It's difficult to see through the canopy below, and as the prop plane banks into the sun, I'm momentarily blinded — squinting into white light before refocusing on the endless sea of green treetops that flow by us a thousand feet below. The single-engine Cessna hums in the humid air of mid-morning, and the drone of the propeller has me daydreaming out the window. I adjust my headset and watch the altimeter tick down as the plane descends toward a rough airstrip — a muddy slice of land splattered onto the verdigris canvas of northern Cambodia.
The seemingly untouched forests below mask, among other things, a country that has been ripped apart by decades of civil war and the brutal regime of the Khmer Rouge. It's staggering to think, as we descend to the airfield, that as many as two million people were either executed or starved to death here only 30 years ago. It's an especially distressing fact, considering that the entire population of Cambodia is only about 12 million people. Imagine a reality where nearly 20 percent of everyone in America is killed. It's a shocking statistic here that is reflected in every corner of the population; there are very few elderly people in Cambodia.
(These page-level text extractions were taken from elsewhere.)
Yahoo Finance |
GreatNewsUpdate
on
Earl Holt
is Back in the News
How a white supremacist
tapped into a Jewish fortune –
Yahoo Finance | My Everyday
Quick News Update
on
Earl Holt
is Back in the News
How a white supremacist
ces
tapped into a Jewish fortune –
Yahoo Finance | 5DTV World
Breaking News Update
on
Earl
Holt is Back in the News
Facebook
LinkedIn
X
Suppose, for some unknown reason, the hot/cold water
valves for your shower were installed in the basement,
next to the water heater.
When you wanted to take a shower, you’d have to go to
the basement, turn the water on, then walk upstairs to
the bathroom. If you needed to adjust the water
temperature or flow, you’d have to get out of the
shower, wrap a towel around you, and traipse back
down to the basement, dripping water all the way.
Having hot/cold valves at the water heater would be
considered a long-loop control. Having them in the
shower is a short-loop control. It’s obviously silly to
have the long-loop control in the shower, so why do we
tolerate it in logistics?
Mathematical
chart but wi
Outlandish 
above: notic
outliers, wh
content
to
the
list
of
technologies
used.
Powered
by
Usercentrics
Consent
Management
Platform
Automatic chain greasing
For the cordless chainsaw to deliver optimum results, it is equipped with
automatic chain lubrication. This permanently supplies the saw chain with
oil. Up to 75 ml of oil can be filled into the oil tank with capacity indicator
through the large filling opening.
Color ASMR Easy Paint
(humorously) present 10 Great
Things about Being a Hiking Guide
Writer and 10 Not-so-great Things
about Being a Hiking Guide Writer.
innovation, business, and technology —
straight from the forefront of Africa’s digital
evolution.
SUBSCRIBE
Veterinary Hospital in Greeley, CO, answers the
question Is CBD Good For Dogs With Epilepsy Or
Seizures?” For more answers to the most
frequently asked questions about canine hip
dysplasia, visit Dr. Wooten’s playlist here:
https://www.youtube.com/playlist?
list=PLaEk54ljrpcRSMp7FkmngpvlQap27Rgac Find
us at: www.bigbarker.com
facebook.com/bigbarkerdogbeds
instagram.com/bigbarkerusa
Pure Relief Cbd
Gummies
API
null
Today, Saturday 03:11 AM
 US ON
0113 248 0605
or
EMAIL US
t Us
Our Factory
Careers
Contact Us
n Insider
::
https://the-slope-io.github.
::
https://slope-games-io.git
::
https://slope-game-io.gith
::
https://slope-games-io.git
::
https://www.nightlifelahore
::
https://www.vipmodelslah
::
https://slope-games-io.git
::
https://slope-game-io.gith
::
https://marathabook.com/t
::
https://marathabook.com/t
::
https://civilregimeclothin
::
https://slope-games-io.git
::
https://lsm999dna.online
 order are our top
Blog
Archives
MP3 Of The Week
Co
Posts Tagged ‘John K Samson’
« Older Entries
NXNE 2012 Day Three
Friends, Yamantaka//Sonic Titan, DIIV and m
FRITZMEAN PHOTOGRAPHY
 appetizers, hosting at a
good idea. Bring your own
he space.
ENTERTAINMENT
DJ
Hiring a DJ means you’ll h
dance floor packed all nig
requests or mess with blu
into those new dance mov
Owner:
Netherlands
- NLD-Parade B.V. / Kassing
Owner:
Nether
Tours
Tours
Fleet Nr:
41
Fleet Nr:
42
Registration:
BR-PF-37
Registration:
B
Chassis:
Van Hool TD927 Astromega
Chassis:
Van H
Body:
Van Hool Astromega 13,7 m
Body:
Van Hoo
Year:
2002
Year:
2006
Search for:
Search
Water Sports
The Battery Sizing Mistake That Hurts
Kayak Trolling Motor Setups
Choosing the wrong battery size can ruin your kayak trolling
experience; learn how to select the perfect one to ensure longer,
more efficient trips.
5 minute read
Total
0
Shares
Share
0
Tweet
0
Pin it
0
We transfer out to battered SUVs and press on toward the village of Oyadao — a tiny (and I do mean tiny) little town hidden somewhere within the dense jungles of Ratanakiri Province. Our mission here is to speak to a girl named Rochom P'ngieng, who was born in 1979 and went missing as a young girl. On the 13th of January, 2007, a naked, filthy and long-haired woman was captured on the edge of the village of Oyadao. Sal Lou, father of the missing girl, claims that this "Jungle Girl" is his long-lost daughter. Her re-emergence from the forest and return to society made international news (Tarzan references abound) and has begged the question: How did this girl survive alone in the wild, and with who (or what) was she living all this time?